THH Properties Ltd. Partnership v. Hill

930 So. 2d 1214, 2006 WL 1514285
CourtLouisiana Court of Appeal
DecidedJune 2, 2006
Docket41,038-CA
StatusPublished
Cited by12 cases

This text of 930 So. 2d 1214 (THH Properties Ltd. Partnership v. Hill) is published on Counsel Stack Legal Research, covering Louisiana Court of Appeal primary law. Counsel Stack provides free access to over 12 million legal documents including statutes, case law, regulations, and constitutions.

Bluebook
THH Properties Ltd. Partnership v. Hill, 930 So. 2d 1214, 2006 WL 1514285 (La. Ct. App. 2006).

Opinion

930 So.2d 1214 (2006)

THH PROPERTIES LIMITED PARTNERSHIP, D & B Thompson Investments, L.P., Thompson Huffman Limited Partnership and Melrose Properties, L.L.C., Plaintiffs-Appellees,
v.
Al G. HILL, III, Defendant-Appellant.

No. 41,038-CA.

Court of Appeal of Louisiana, Second Circuit.

June 2, 2006.

*1216 Blanchard, Walker, O'Quin & Roberts by Paul M. Adkins, Robert W. Johnson, Scott R. Wolf, Gardere, Wynne, Sewell, LLP by Craig B. Florence, Steven C. Lockart, for Appellant.

Cook, Yancey, King & Galloway by Curtis R. Shelton, J. Benjamin Warren Jr., for Appellees.

Before GASKINS, MOORE and LOLLEY, JJ.

GASKINS, J.

The defendant, Al G. Hill, III, appeals from the granting of a motion for partial summary judgment in favor of the plaintiffs on a $2 million continuing guaranty signed by Hill. We reverse and remand.

FACTS

In 1998, the plaintiffs entered into negotiations to sell 17 gas stations/convenience stores to Easterhill, Ltd. Eight of the stores were in Texas, seven in Louisiana and two in Arkansas.

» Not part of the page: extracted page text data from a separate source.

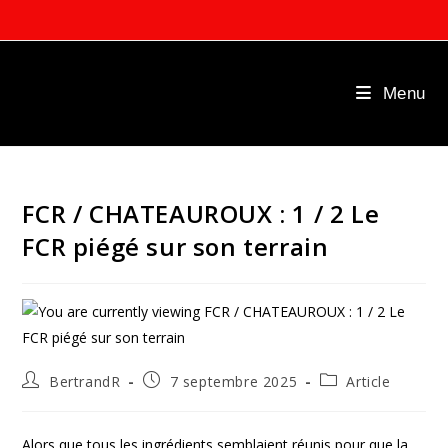
Skip
to
content
Menu
FCR / CHATEAUROUX : 1 / 2 Le
FCR piégé sur son terrain
Auteur/autrice
Publication
Post
BertrandR
7 septembre 2025
Article
de
publiée :
category:
la
publication :
Alors que tous les ingrédients semblaient réunis pour que la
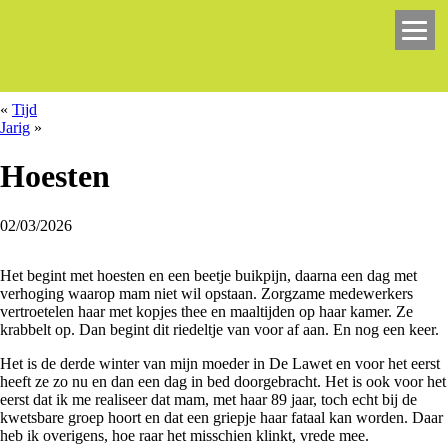
Ik help je met je verhaal
«
Tijd
Jarig
»
Hoesten
02/03/2026
Het begint met hoesten en een beetje buikpijn, daarna een dag met
verhoging waarop mam niet wil opstaan. Zorgzame medewerkers
vertroetelen haar met kopjes thee en maaltijden op haar kamer. Ze
krabbelt op. Dan begint dit riedeltje van voor af aan. En nog een keer.
Het is de derde winter van mijn moeder in De Lawet en voor het eerst
heeft ze zo nu en dan een dag in bed doorgebracht. Het is ook voor het
eerst dat ik me realiseer dat mam, met haar 89 jaar, toch echt bij de
kwetsbare groep hoort en dat een griepje haar fataal kan worden. Daar
heb ik overigens, hoe raar het misschien klinkt, vrede mee.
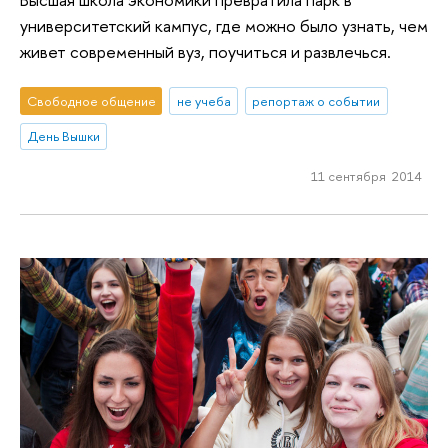
университетский кампус, где можно было узнать, чем
живет современный вуз, поучиться и развлечься.
Свободное общение
не учеба
репортаж о событии
День Вышки
11 сентября 2014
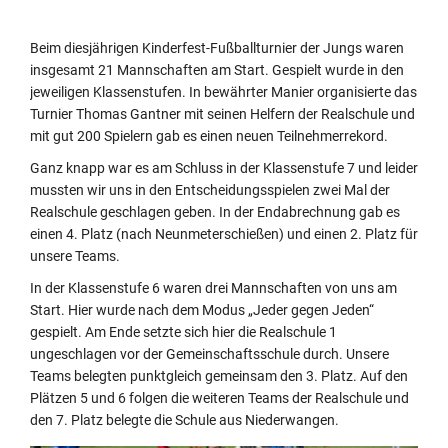
Beim diesjährigen Kinderfest-Fußballturnier der Jungs waren
insgesamt 21 Mannschaften am Start. Gespielt wurde in den
jeweiligen Klassenstufen. In bewährter Manier organisierte das
Turnier Thomas Gantner mit seinen Helfern der Realschule und
mit gut 200 Spielern gab es einen neuen Teilnehmerrekord.
Ganz knapp war es am Schluss in der Klassenstufe 7 und leider
mussten wir uns in den Entscheidungsspielen zwei Mal der
Realschule geschlagen geben. In der Endabrechnung gab es
einen 4. Platz (nach Neunmeterschießen) und einen 2. Platz für
unsere Teams.
In der Klassenstufe 6 waren drei Mannschaften von uns am
Start. Hier wurde nach dem Modus „Jeder gegen Jeden“
gespielt. Am Ende setzte sich hier die Realschule 1
ungeschlagen vor der Gemeinschaftsschule durch. Unsere
Teams belegten punktgleich gemeinsam den 3. Platz. Auf den
Plätzen 5 und 6 folgen die weiteren Teams der Realschule und
den 7. Platz belegte die Schule aus Niederwangen.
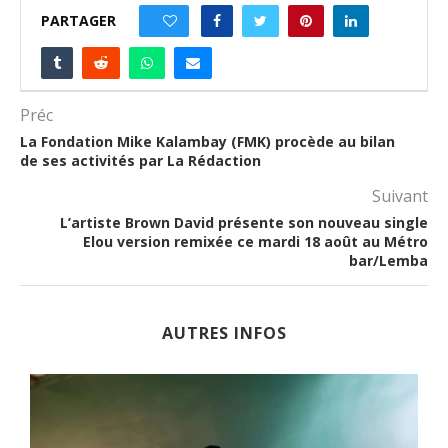
PARTAGER
1
Préc
La Fondation Mike Kalambay (FMK) procède au bilan
de ses activités par La Rédaction
Suivant
L’artiste Brown David présente son nouveau single
Elou version remixée ce mardi 18 août au Métro
bar/Lemba
AUTRES INFOS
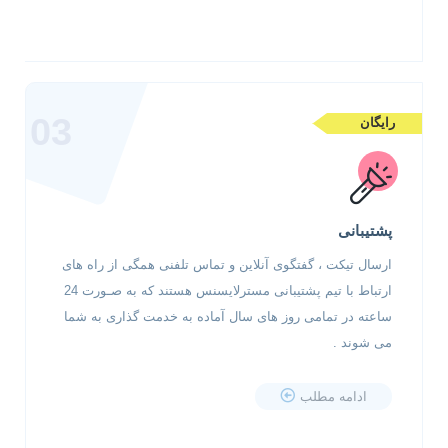
03
رایگان
پشتیبانی
ارسال تیکت ، گفتگوی آنلاین و تماس تلفنی همگی از راه های
ارتباط با تیم پشتیبانی مسترلایسنس هستند که به صـورت 24
ساعته در تمامی روز های سال آماده به خدمت گذاری به شما
می شوند .
ادامه مطلب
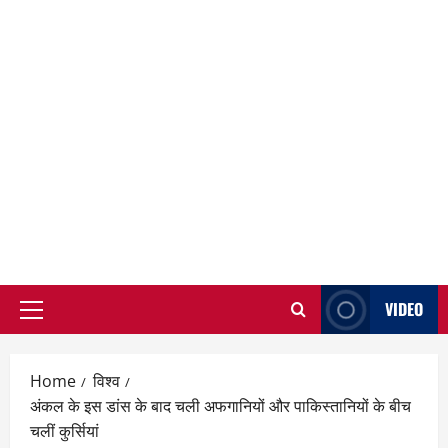
VIDEO
Primary
Menu
Home
विश्व
अंकल के इस डांस के बाद चली अफगानियों और पाकिस्तानियों के बीच
चलीं कुर्सियां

Easterhill, Ltd., was owned approximately 99 percent by Hill, the defendant in the instant suit, and was managed through a general partnership owned by Hill. Easterhill arranged partial financing through Enterprise Mortgage Acceptance Company ("EMAC") while the sellers were to take promissory notes from Easterhill for the balance of the purchase price. When the plaintiffs were told that they would be required to subordinate their financing to EMAC's loan, they threatened to kill the deal. In November 1998, Hill met with Joe Thompson, a representative of the plaintiffs, and negotiated a deal whereby Hill agreed to provide a $1 million personal guaranty of Easterhill's two notes to the plaintiffs and the plaintiffs agreed to subordinate the notes to EMAC's loan.

On December 16, 1998, two agreements pertaining to the sales were signed. The contracts, which were drafted by the plaintiffs' attorney, provided that Texas law applied. The plaintiffs were to provide seller financing in the amounts of $3,223,127.40 and $526,872.45, as evidenced by notes from Easterhill to the plaintiffs. These notes were subordinated to the EMAC loan which funded the rest of the purchase price.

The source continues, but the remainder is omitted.